Vaguely by there being a God, and they recognize some of God’s former manifestations, yes, even more than vaguely right!
Who is inviting the Minister to speak again? Who owns the program?
I have attending many funerals, and each one had an invite list, and a program of speakers. Somebody, usually the family member closest, sets up the entire setting. Later there was sometimes an open microphone moment where others could speak.
Again, if there is an issue going on, it behooves the organizers to let the speakers know. At my wedding we instructed the Minister to NOT ask if anyone objects, and to NOT have any part of the ceremony include my family. Easily done, easily managed, and easily controlled.
Well, I don’t know nothin’ about baha’i, so I must restrict myself to addressing the answers given:
If you saw where I was going, then you’re probably aware that the POE disproves your god. God having created humanity in an immature and primitive state is no excuse or counterargument: he’s still thoroughly disproven.
There’s another thread running right now where we’re engaged in violate debate over the POE, if you’re interested.
You’re immune to the easiest and most blatant biblical arguments, then, though one might ask whether the fact that nobody can agree as to where the revelations are pointing is a challenge to the claim that they are divinely inspired and point towards any one direction at all.

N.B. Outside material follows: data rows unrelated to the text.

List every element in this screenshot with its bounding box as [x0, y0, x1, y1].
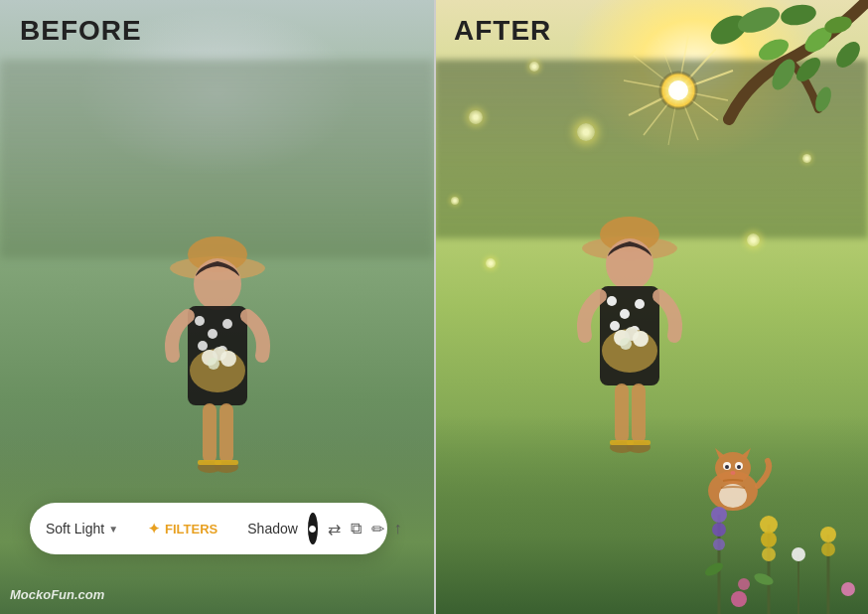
svg-point-56: [633, 331, 649, 347]
svg-point-49: [620, 309, 630, 319]
magic-button[interactable]: ✏: [371, 513, 384, 544]
before-panel: BEFORE MockoFun.com Soft Light ▼ ✦ FILTE…: [0, 0, 434, 614]
filters-label: FILTERS: [165, 522, 217, 537]
watermark-before: MockoFun.com: [10, 587, 104, 602]
svg-point-6: [222, 319, 232, 329]
swap-icon: ⇄: [328, 520, 341, 538]
layers-button[interactable]: ⧉: [351, 513, 362, 544]
svg-point-5: [208, 329, 217, 339]
svg-point-91: [753, 571, 775, 587]
svg-rect-63: [627, 440, 651, 445]
svg-point-51: [610, 321, 620, 331]
after-panel: AFTER: [434, 0, 868, 614]
dropdown-arrow-icon: ▼: [108, 524, 118, 535]
svg-point-36: [780, 2, 818, 28]
svg-point-88: [841, 582, 855, 596]
upload-icon: ↑: [394, 520, 402, 537]
svg-point-80: [761, 532, 777, 547]
svg-point-86: [792, 547, 805, 561]
toolbar: Soft Light ▼ ✦ FILTERS Shadow ● ⇄ ⧉ ✏: [30, 503, 387, 554]
blend-mode-label: Soft Light: [46, 521, 104, 537]
filters-button[interactable]: ✦ FILTERS: [142, 517, 223, 540]
svg-point-75: [711, 507, 727, 523]
blend-mode-selector[interactable]: Soft Light ▼: [46, 521, 118, 537]
svg-rect-59: [632, 384, 646, 443]
svg-point-4: [195, 316, 205, 326]
svg-point-79: [760, 516, 778, 534]
circle-fill-icon: ●: [308, 520, 318, 537]
layers-icon: ⧉: [351, 520, 362, 537]
after-label: AFTER: [454, 15, 551, 47]
svg-point-83: [820, 527, 836, 542]
svg-point-87: [731, 591, 747, 607]
circle-button[interactable]: ●: [308, 513, 318, 544]
swap-button[interactable]: ⇄: [328, 513, 341, 544]
panel-separator: [434, 0, 436, 614]
svg-point-7: [198, 341, 208, 351]
filters-star-icon: ✦: [148, 521, 160, 537]
flowers-area: [689, 415, 868, 614]
main-container: BEFORE MockoFun.com Soft Light ▼ ✦ FILTE…: [0, 0, 868, 614]
magic-icon: ✏: [371, 520, 384, 538]
svg-point-39: [831, 38, 864, 73]
bokeh-2: [529, 62, 539, 72]
svg-point-57: [620, 338, 632, 350]
upload-button[interactable]: ↑: [394, 513, 402, 544]
svg-rect-14: [203, 403, 217, 463]
after-child: [550, 197, 709, 475]
svg-point-84: [821, 542, 835, 556]
svg-point-81: [762, 547, 776, 561]
bokeh-5: [486, 258, 496, 268]
bokeh-6: [747, 233, 760, 246]
svg-rect-15: [219, 403, 233, 463]
svg-point-76: [712, 523, 726, 537]
svg-rect-19: [215, 460, 238, 465]
bokeh-4: [577, 123, 595, 141]
svg-point-77: [713, 538, 725, 550]
before-label: BEFORE: [20, 15, 142, 47]
svg-point-13: [208, 358, 219, 370]
svg-point-50: [635, 299, 645, 309]
svg-point-12: [220, 351, 236, 367]
svg-rect-58: [615, 384, 629, 443]
svg-point-48: [607, 296, 617, 306]
svg-point-89: [738, 578, 750, 590]
tree-branch: [650, 0, 868, 219]
before-child: [138, 217, 297, 495]
svg-point-90: [703, 560, 725, 579]
shadow-label: Shadow: [247, 521, 298, 537]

You’ll excuse me if I don’t put too much time in addressing the anecdote or the joke, aside from to point out that to claim that that photo had any divine effect at all would be to explicity deny that the mugger had free will. As for the rest, it’s rather extremely unclear whether you think that prayer can cause miracles or not. But assuming you think it can - why does a benevolent god wait for the prayer before intervening? What’s his motive? All the ones I can think of are at best manipulative and usually selfish, to use lies to incentivize otherwise-pointless prayer and/or to reap accolades for Himself.
Most religions explicity contradict regarding which manefestations they believe in; if you can claim the religions are correct at all, then the god is changing masks and messages to a dramatic degree, such as could only be executed by a manipulative or trickster god. I doubt that’s what you meant, though: you probably are falling into the “big tent/small tent” trap of religion. Succinctly, if you think all theists are right then God is twitting with humanity and deliberately turning it against itself; if you think that most theists are wrong you admit that mistaken belief in gods is a common disease of epidemic proportions that it stands to reason you might share too. There’s really no good way out of that one except atheism, really.
But regardless of all that, the POE finishes your god all on its own, so that’s pretty much that. QED.
For what it’s worth, this comment triggered a whole train of thought in my mind about what it really means to “face reality,” and generated several possible replies, including:
In that case, it would mean there is no reality to face.
or
Theists face the same reality as atheists; they just face some extra reality as well.
or
Every one of us has experienced or thought about—and therefore faced—only a mere fraction of reality.
or
Nobody in this world has faced reality. We only perceive it filtered through our own consciousness, not face to face.
I would say that facing reality involves living a life based on rationality and evidence. Since there is no evidence for God, why believe in Him, aside from wishful thinking?
I can see already that some of you misunderstood my point. I should have worded it more clearly.
Allow me to try again:
Al believes A is true. Larry believes B is true.
Al says A is true because this and this and this.
Larry says B is true because this and this and this, and also (insults Al).
I, the observer, still weigh each argument based on its merits. But I also question whether Larry is truly confident in his own position, because if he were, why the desire to give Al a verbal wedgie? Such behavior seems a bit immature and transparent to me.